(INFORMATION SUPPLIED)

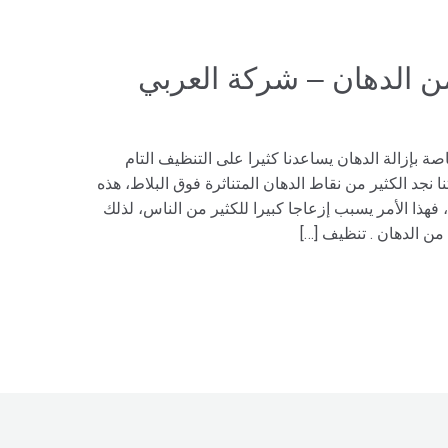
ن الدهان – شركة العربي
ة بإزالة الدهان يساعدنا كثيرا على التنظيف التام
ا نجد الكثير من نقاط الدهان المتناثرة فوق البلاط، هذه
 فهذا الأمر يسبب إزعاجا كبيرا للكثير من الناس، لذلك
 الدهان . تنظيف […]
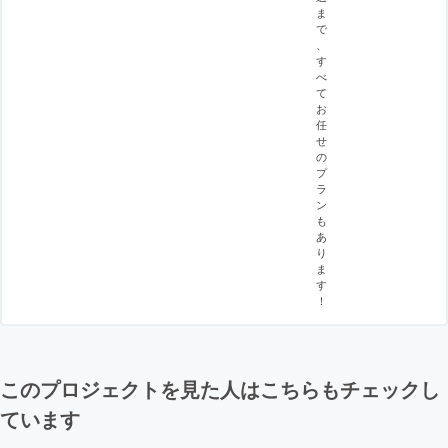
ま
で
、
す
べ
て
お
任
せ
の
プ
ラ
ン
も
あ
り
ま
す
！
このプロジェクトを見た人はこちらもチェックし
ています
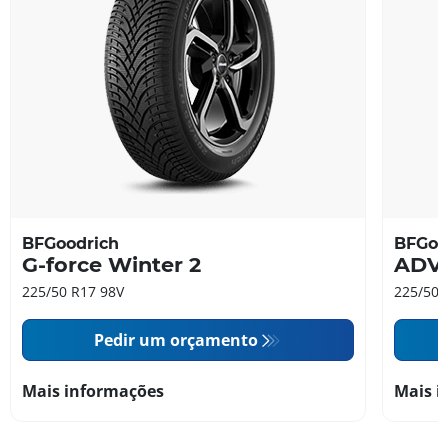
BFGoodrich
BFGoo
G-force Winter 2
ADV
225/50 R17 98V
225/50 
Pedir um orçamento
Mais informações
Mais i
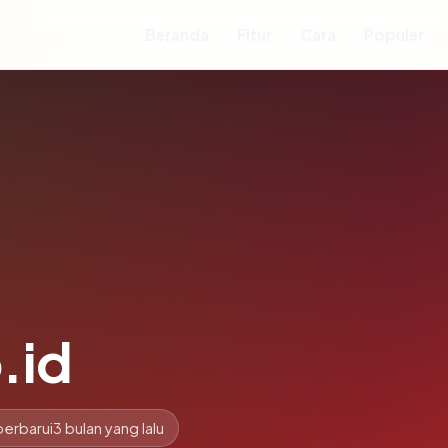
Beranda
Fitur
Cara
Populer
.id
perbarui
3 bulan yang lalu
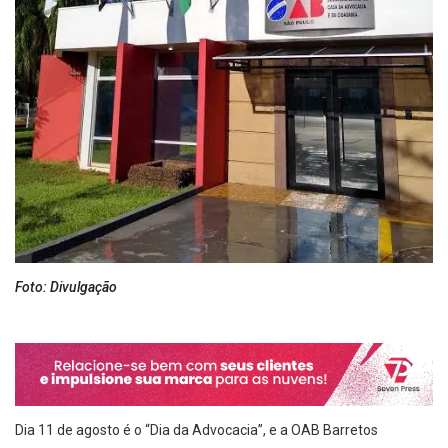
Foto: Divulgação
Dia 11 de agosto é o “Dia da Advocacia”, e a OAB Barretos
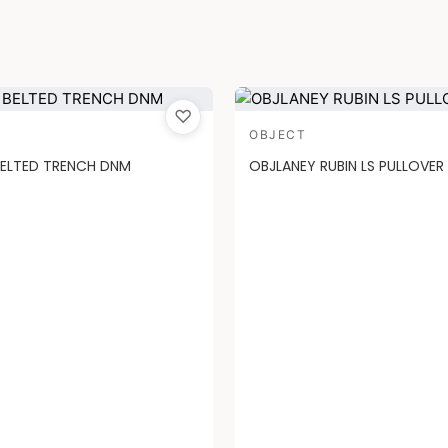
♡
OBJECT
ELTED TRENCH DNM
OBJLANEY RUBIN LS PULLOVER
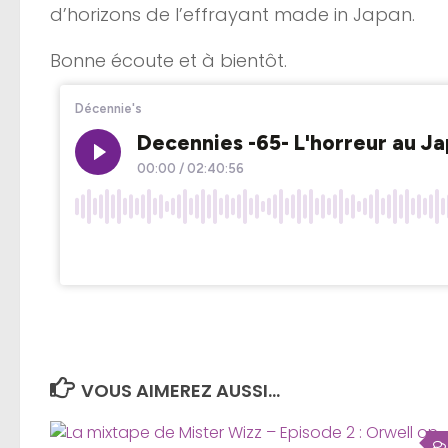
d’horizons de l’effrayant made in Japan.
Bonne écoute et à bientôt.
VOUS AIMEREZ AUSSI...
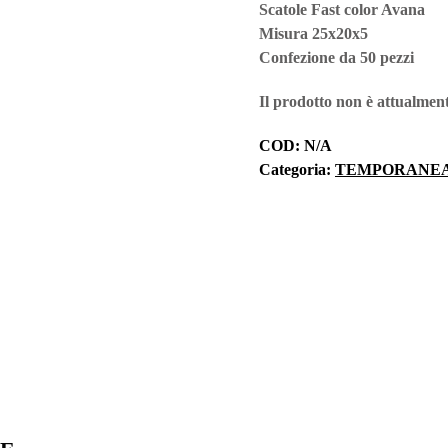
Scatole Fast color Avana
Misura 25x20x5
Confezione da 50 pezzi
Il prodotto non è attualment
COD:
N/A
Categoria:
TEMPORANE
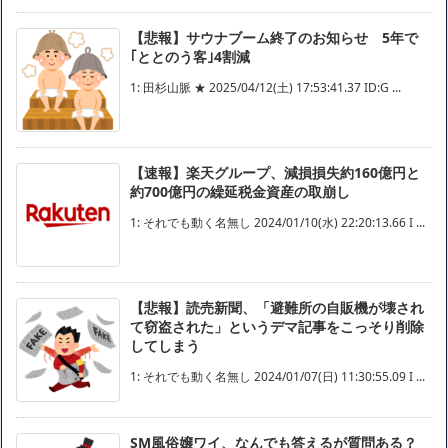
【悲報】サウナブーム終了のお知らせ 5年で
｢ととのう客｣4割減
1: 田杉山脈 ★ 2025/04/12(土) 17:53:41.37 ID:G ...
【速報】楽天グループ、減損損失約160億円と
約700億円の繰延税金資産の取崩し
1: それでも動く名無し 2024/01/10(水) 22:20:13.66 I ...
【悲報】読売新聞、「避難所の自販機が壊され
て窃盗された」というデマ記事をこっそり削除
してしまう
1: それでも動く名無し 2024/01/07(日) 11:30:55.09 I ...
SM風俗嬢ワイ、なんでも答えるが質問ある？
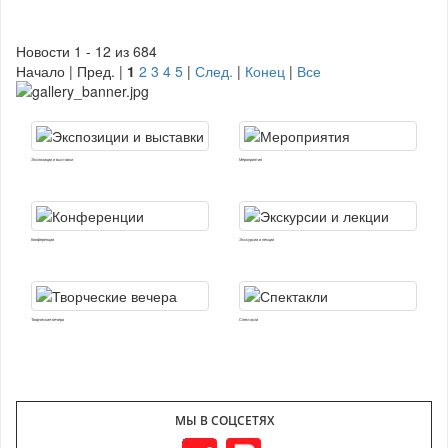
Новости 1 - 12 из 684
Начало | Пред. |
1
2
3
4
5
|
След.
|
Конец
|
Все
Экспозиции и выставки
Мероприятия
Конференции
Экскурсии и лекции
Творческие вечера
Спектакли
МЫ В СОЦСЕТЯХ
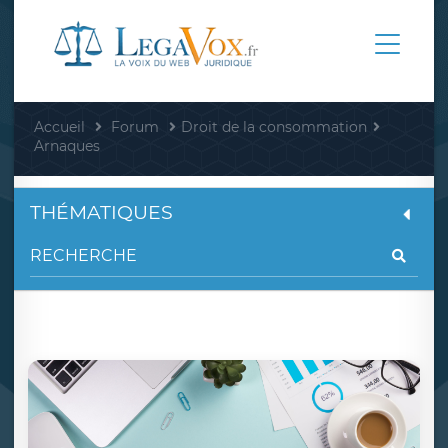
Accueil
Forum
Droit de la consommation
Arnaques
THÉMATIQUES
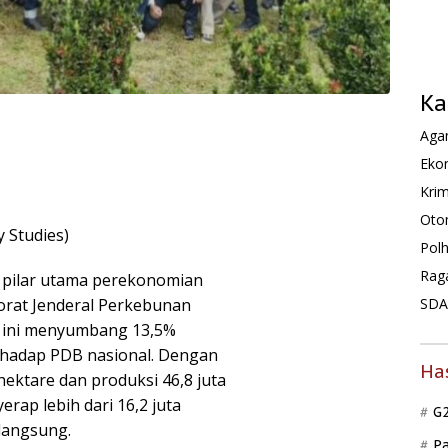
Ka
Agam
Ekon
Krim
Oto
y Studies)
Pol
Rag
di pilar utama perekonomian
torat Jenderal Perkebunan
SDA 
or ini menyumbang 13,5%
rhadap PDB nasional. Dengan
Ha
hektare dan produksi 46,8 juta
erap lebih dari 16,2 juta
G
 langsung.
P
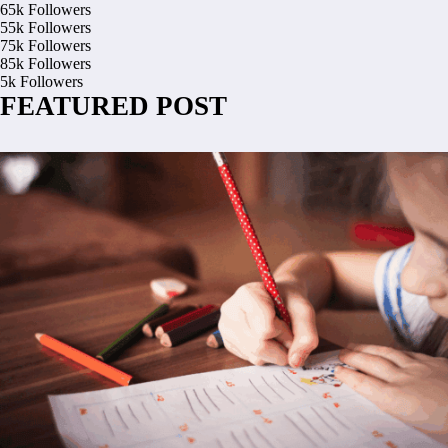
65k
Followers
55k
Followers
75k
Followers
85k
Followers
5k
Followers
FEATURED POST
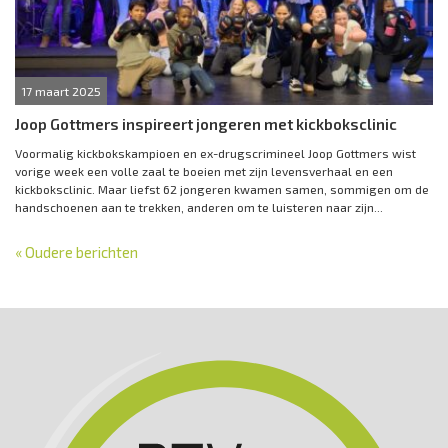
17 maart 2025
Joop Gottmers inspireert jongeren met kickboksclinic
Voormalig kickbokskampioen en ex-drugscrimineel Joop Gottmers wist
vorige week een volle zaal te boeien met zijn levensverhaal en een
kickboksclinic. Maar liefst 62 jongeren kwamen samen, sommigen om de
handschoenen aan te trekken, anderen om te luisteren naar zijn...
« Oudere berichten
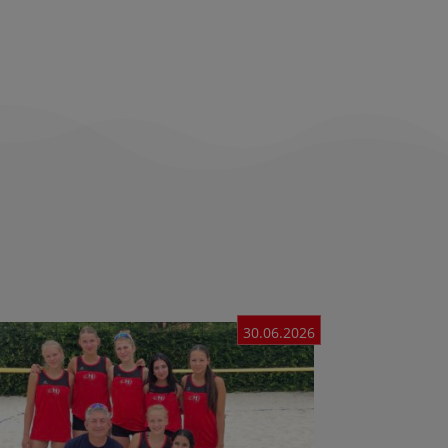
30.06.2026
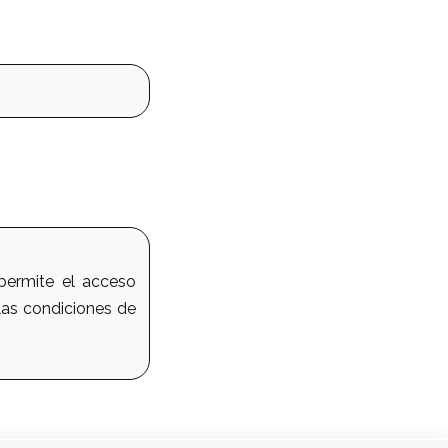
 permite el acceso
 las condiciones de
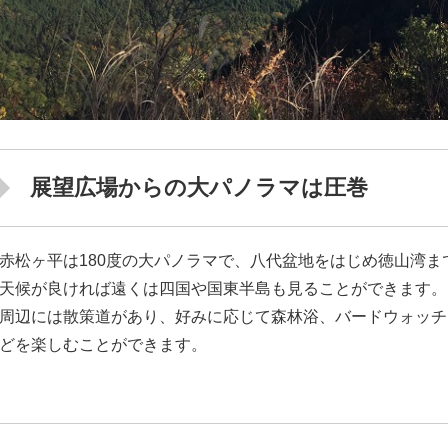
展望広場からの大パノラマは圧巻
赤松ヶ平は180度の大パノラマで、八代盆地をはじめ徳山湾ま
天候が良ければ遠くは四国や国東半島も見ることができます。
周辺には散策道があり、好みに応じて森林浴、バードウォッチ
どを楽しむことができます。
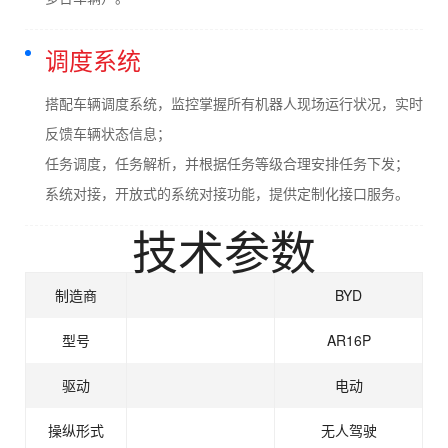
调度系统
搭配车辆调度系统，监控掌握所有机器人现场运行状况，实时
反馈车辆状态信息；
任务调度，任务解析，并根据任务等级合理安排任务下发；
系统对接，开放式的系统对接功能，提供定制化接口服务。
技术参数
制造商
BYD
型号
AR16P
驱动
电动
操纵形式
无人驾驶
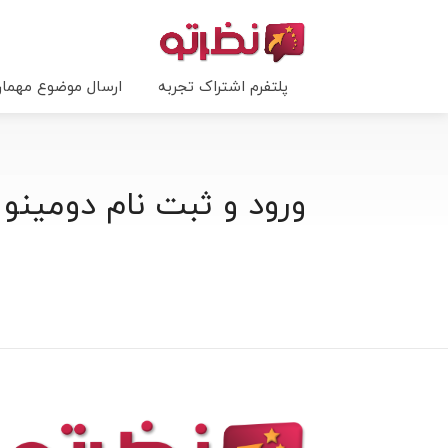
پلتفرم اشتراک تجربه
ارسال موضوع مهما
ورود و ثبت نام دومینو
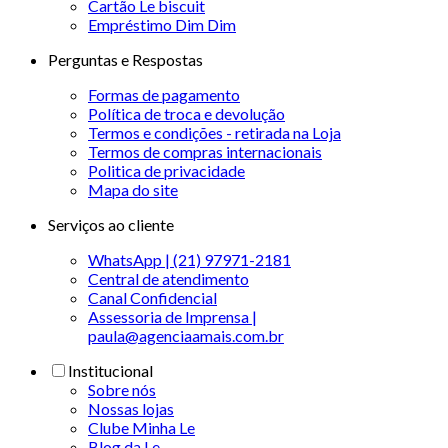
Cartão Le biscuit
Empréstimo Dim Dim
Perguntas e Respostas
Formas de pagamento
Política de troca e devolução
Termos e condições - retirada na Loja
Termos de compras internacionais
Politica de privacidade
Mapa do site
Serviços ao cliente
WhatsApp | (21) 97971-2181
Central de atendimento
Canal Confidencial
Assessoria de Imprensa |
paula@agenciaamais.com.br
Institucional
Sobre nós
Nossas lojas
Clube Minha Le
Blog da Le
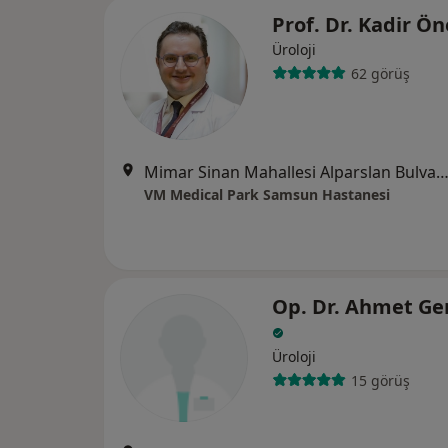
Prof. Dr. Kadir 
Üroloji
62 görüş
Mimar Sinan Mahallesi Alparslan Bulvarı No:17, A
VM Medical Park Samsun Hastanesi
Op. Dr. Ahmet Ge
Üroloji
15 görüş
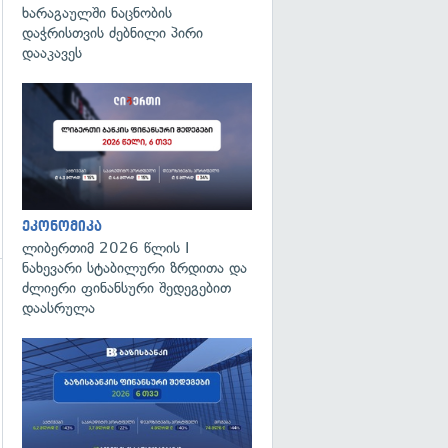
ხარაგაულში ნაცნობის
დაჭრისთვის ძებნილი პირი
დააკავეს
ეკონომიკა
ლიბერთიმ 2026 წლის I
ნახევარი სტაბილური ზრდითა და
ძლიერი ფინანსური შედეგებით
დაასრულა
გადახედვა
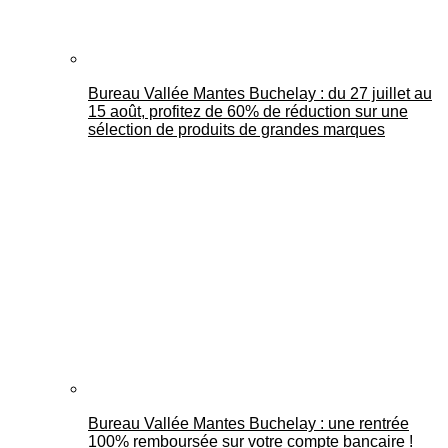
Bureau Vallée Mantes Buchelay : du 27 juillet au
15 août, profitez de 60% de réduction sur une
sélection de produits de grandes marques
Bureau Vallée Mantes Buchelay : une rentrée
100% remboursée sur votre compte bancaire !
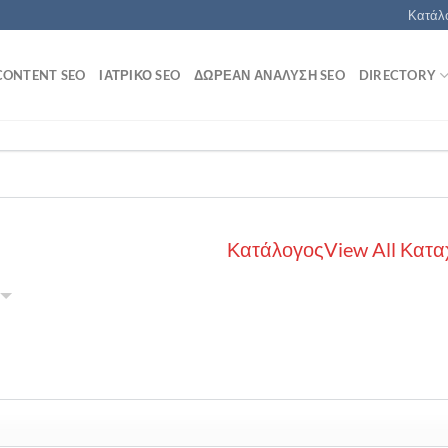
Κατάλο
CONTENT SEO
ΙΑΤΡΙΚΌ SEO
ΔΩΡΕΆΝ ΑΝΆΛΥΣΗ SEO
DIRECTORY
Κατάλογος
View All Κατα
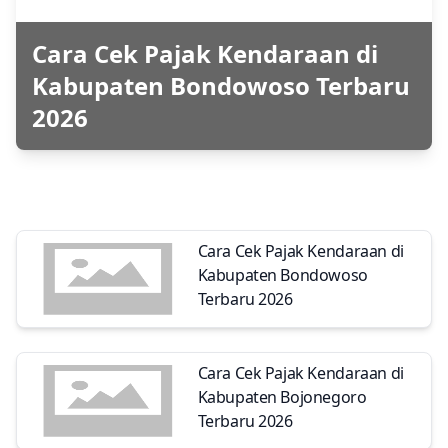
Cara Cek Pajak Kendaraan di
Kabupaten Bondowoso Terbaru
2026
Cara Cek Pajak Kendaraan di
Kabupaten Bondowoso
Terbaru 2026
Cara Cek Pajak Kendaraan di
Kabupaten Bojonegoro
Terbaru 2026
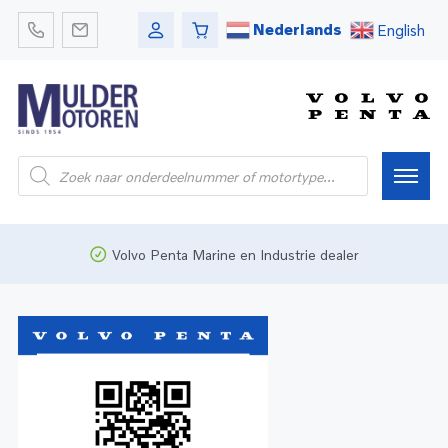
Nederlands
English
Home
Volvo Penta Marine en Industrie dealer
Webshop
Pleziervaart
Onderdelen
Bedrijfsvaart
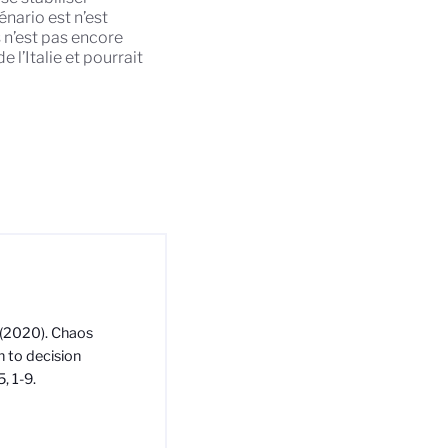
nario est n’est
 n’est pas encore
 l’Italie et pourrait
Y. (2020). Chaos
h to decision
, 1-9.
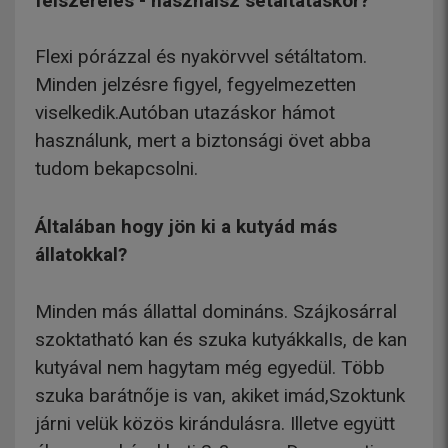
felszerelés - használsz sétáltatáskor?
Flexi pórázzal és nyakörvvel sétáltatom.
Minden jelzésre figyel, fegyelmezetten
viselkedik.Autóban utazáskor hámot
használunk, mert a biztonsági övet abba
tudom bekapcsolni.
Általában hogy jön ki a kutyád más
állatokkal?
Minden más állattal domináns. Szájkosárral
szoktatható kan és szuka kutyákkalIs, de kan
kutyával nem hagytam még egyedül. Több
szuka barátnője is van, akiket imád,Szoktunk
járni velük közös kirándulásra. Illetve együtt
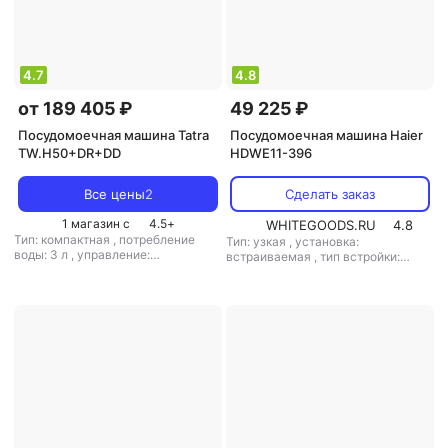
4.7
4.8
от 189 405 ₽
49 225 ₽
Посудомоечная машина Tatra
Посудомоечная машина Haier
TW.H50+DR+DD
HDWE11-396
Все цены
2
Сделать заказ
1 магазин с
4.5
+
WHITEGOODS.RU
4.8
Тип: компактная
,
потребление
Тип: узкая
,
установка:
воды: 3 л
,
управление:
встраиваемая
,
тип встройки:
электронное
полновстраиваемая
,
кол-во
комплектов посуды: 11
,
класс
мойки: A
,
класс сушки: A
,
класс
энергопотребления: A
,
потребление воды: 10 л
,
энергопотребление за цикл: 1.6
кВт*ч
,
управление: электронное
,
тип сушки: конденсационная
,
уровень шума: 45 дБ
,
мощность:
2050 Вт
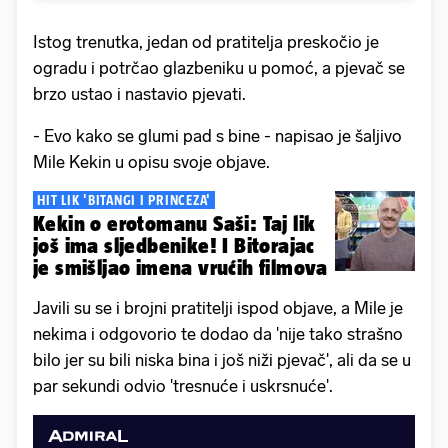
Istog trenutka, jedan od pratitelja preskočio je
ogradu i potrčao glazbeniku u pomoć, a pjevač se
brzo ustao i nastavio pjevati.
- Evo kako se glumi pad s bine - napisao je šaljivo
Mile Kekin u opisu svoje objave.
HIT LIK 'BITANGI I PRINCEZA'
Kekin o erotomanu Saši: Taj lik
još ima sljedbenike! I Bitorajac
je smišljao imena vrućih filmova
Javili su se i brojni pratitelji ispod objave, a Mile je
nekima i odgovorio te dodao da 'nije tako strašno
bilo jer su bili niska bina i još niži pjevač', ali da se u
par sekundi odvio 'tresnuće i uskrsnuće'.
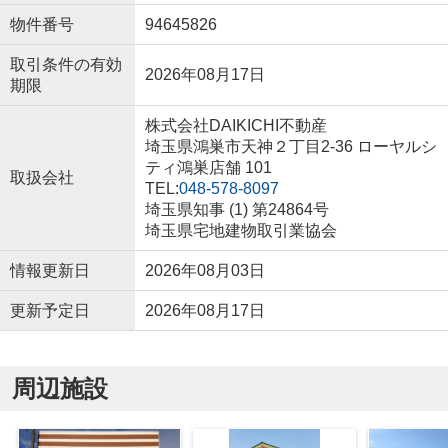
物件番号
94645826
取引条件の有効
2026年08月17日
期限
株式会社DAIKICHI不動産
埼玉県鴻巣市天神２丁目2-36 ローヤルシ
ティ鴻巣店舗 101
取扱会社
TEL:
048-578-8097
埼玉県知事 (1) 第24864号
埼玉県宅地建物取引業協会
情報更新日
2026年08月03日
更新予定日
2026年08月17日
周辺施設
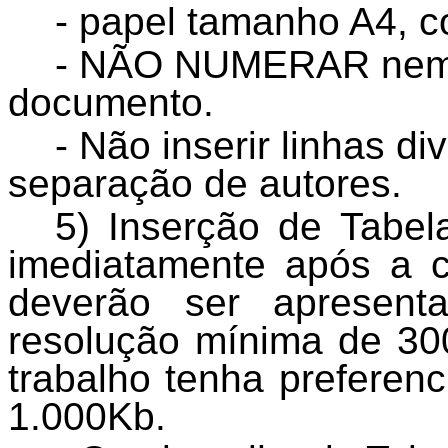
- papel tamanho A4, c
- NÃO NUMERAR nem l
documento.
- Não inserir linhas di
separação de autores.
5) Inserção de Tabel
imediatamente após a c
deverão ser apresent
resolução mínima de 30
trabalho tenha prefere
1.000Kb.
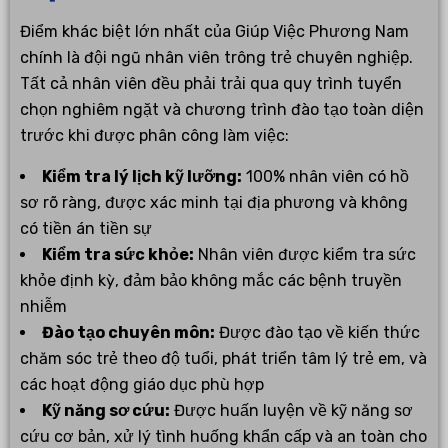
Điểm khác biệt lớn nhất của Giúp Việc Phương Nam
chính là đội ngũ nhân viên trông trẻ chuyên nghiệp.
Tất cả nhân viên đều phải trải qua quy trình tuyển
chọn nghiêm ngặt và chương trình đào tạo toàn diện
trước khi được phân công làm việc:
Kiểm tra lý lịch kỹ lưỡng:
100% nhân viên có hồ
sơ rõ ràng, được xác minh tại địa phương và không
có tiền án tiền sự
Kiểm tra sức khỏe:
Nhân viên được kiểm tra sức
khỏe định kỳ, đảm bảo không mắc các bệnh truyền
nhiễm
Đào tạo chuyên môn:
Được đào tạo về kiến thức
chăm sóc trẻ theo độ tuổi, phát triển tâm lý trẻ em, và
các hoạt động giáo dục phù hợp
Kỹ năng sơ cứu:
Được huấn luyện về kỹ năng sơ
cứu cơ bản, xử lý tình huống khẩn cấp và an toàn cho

(End INFORMATION SUPPLIED)

EXERCISE BRIEF: Only one stretch of the data is wanted: the lines from the one with "chính là đội" through the last, repeated exactly.

OUTPUT OF THE EXERCISE:
chính là đội ngũ nhân viên trông trẻ chuyên nghiệp.
Tất cả nhân viên đều phải trải qua quy trình tuyển
chọn nghiêm ngặt và chương trình đào tạo toàn diện
trước khi được phân công làm việc:
Kiểm tra lý lịch kỹ lưỡng:
100% nhân viên có hồ
sơ rõ ràng, được xác minh tại địa phương và không
có tiền án tiền sự
Kiểm tra sức khỏe:
Nhân viên được kiểm tra sức
khỏe định kỳ, đảm bảo không mắc các bệnh truyền
nhiễm
Đào tạo chuyên môn:
Được đào tạo về kiến thức
chăm sóc trẻ theo độ tuổi, phát triển tâm lý trẻ em, và
các hoạt động giáo dục phù hợp
Kỹ năng sơ cứu:
Được huấn luyện về kỹ năng sơ
cứu cơ bản, xử lý tình huống khẩn cấp và an toàn cho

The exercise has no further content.